Inimaginable ici pour une jeune fille de prendre un appartement seule avant d’être mariée. Elle passe de chez ses parents à ses beaux-parents, mieux vaut donc avoir de bonnes relations avec sa belle-mère car elle la verra plus que son propre mari ! C’est très difficile à imaginer pour nous.
Nous constatons par ailleurs que le poids de la famille est un vrai garde-fou aux problèmes de la solitude que nous pouvons connaitre en France. Autre fait intéressant, si ce pays est pourtant très pauvre, il n’y a pas de mendiants dans les rues car les gens s’entraident avec le peu qu’ils ont.
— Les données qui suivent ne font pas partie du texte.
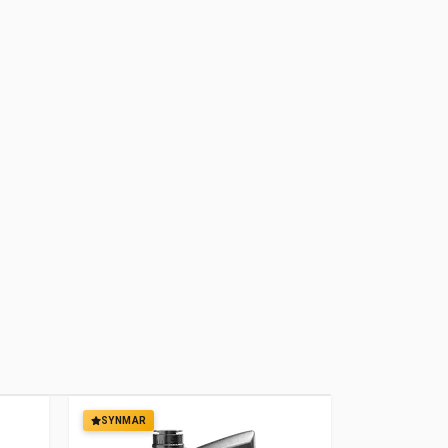
SYNMAR
SYNMAR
Spirituellement, j’avais beaucoup d’attentes, débarquant dans un pays si chargé d’histoire chrétienne. Et je crois que pour des gens qui viennent quelques jours en Arménie, assister à une messe ici est tout à fait extraordinaire, la liturgie est d’une grande beauté et pratiquement inchangée depuis le IVème siècle !
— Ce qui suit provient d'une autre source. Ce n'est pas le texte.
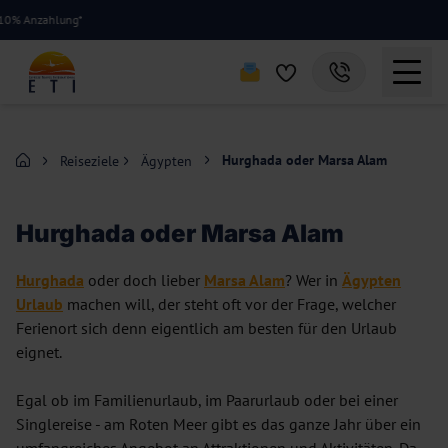
Hurghada oder Marsa Alam
Reiseziele
Ägypten
Hurghada oder Marsa Alam
Hurghada
oder doch lieber
Marsa Alam
? Wer in
Ägypten
Urlaub
machen will, der steht oft vor der Frage, welcher
Ferienort sich denn eigentlich am besten für den Urlaub
eignet.
Egal ob im Familienurlaub, im Paarurlaub oder bei einer
Singlereise - am Roten Meer gibt es das ganze Jahr über ein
Mais pour parler sans langue de bois, le décorum a pris le pas sur l’intériorité dans ce pays où le communisme a fait de ravages et où l’on se dit chrétien par affirmation culturelle plus que par profonde conviction, ce qui conduit à des comportements dogmatiques où la charité est souvent absente. Je crois que l’Arménie a profondément besoin de nos prières pour retrouver le feu de son baptême.
De plus, au bout de quelques mois, l’on s’aperçoit que la liturgie romaine nous manque et que la barrière de la langue est aussi un frein dans la prière. D’autant plus que les arméniens aiment à dire et répéter des prières, le silence est quelque chose d’assez peu présent. Il faut donc arriver à dépasser cette sécheresse spirituelle et à l’offrir avec confiance. Pas toujours simple… J’offre donc ma journée et mon quotidien simplement en sachant que Dieu agit dans le concret de nos vies.
A votre retour en France, quelle suite compterez-vous donner à cette expérience ?
Dans le cadre de nos actions, nous avons eu à cœur de soutenir financièrement l’ensemble des projets des Sœurs d’Arménie, par le biais de levées de fonds au travers d’une structure associative intitulés « Notre Arménie ». Cette association, qui s’est créée au travers de notre action et du concours d’un couple de parents ayant adopté une petite arménienne, a pour objectif de subvenir aux besoins des plus défavorisés d’Arménie : enfants, personnes âgées, familles en difficultés.
Cette année en Arménie est donc pour nous le commencement d’une aventure qui nous amènera nous l’espérons, grâce au concours de tous, vers le bien-être de plus en plus d’enfants, hommes et femmes d’Arménie.